Con la certificazione dei contratti di lavoro è stato introdotto nel 2003 nel nostro ordinamento un metodo per fornire maggiori certezze rendendo possibile ai contraenti (ma anche ai terzi) il corretto e puntuale inquadramento dell’alveo civile, amministrativo, previdenziale e fiscale nel quale essi dovranno muoversi una volta iniziato il rapporto lavorativo.


E ciò con scopo evidentemente deflattivo.
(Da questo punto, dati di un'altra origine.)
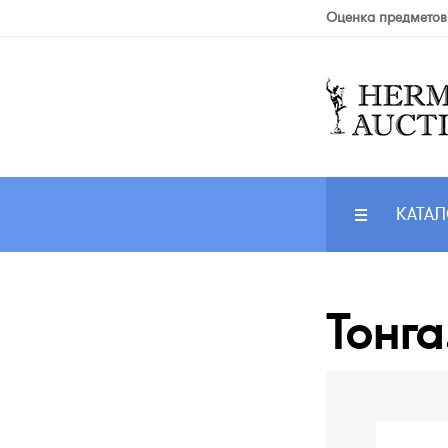
Оценка предметов
КАТАЛ
Тонга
Per tale motivo, nella qualificazione del contratto e nell’interpretazione delle clausole, il giudice non potrà discostarsi dalla valutazione delle parti espressa in sede di certificazione, fatto salvo il caso della erronea qualificazione del contratto, del vizio del consenso o della difformità tra quanto prima certificato e quello effettivamente attuato dopo.


I contratti certificati pertanto non sono altro che dei contratti certificati da apposite Commissioni di certificazione e precisamente da:
a) gli Enti bilaterali costituiti nell’ambito territoriale di riferimento;
b) le Direzioni provinciali del Lavoro;
c) le Province;
d) le Università pubbliche e private, comprese le Fondazioni universitarie;
e) la Direzione Generale della Tutela delle Condizioni di Lavoro del Ministero del Lavoro;
f) i Consigli provinciali dei consulenti del lavoro.